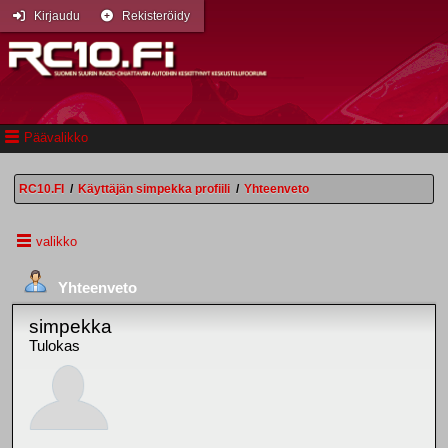
Kirjaudu
Rekisteröidy
Päävalikko
RC10.FI
/
Käyttäjän simpekka profiili
/
Yhteenveto
valikko
Yhteenveto
simpekka
Tulokas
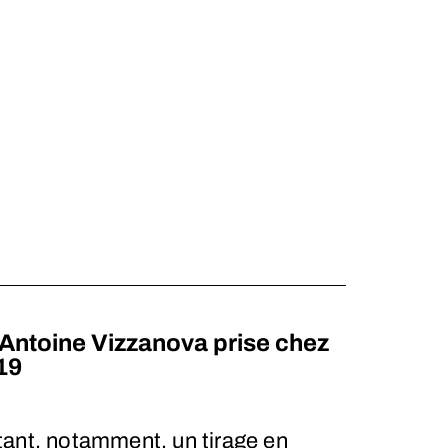
Antoine Vizzanova prise chez
19
tant, notamment, un tirage en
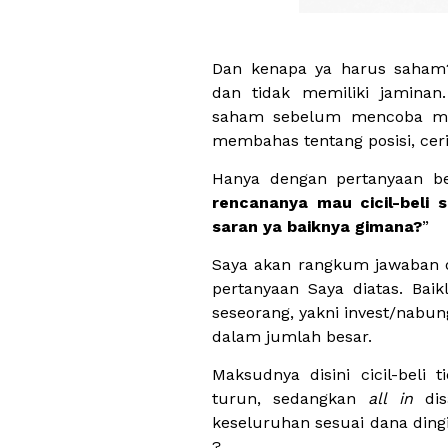
Dan kenapa ya harus saham? 
dan tidak memiliki jaminan
saham sebelum mencoba mas
membahas tentang posisi, cer
Hanya dengan pertanyaan beg
rencananya mau cicil-beli 
saran ya baiknya gimana?
”
Saya akan rangkum jawaban 
pertanyaan Saya diatas. Bai
seseorang, yakni invest/nabung 
dalam jumlah besar.
Maksudnya disini cicil-beli
turun, sedangkan
all in
dis
keseluruhan sesuai dana din
?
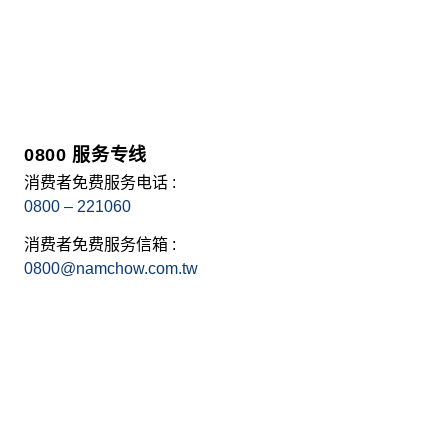
0800 服务专线
消费者免费服务电话 :
0800 – 221060
消费者免费服务信箱 :
0800@namchow.com.tw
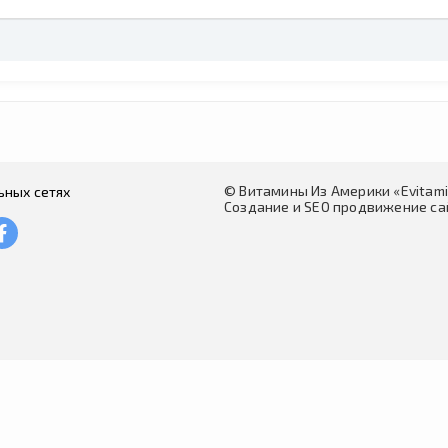
[image-upload]
© Витамины Из Америки «Evitam
ьных сетях
Прикрепить изображения
Создание и SEO продвижение сай
[/image-upload]
[allow-comments-subscribe]
{comments-subscribe}
[/allow-comments-subscribe]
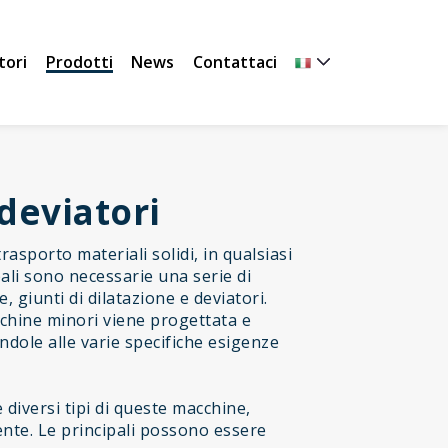
tori
Prodotti
News
Contattaci
deviatori
rasporto materiali solidi, in qualsiasi
pali sono necessarie una serie di
, giunti di dilatazione e deviatori.
chine minori viene progettata e
dole alle varie specifiche esigenze
diversi tipi di queste macchine,
iente. Le principali possono essere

> **Task to carry out**
Each entry should be copied exactly as written, though any pictures stay out.

> **Response**
Kirjaudu
Rekisteröidy
Päävalikko
RC10.FI
/
Käyttäjän simpekka profiili
/
Yhteenveto
valikko
Yhteenveto
simpekka
Tulokas
Antoine Vizzanova prise chez
19
tant, notamment, un tirage en
Dan kenapa ya harus saham? 
dan tidak memiliki jaminan
saham sebelum mencoba mas
membahas tentang posisi, cer
Hanya dengan pertanyaan beg
rencananya mau cicil-beli 
saran ya baiknya gimana?
”
Saya akan rangkum jawaban 
pertanyaan Saya diatas. Bai
seseorang, yakni invest/nabung 
dalam jumlah besar.
Maksudnya disini cicil-beli
turun, sedangkan
all in
dis
keseluruhan sesuai dana din
?
0800 服务专线
消费者免费服务电话 :
0800 – 221060
消费者免费服务信箱 :
0800@namchow.com.tw
[image-upload]
© Витамины Из Америки «Evitam
ьных сетях
Прикрепить изображения
Создание и SEO продвижение сай
[/image-upload]
[allow-comments-subscribe]
{comments-subscribe}
[/allow-comments-subscribe]
tori
Prodotti
News
Contattaci
deviatori
rasporto materiali solidi, in qualsiasi
pali sono necessarie una serie di
, giunti di dilatazione e deviatori.
chine minori viene progettata e
dole alle varie specifiche esigenze
diversi tipi di queste macchine,
iente. Le principali possono essere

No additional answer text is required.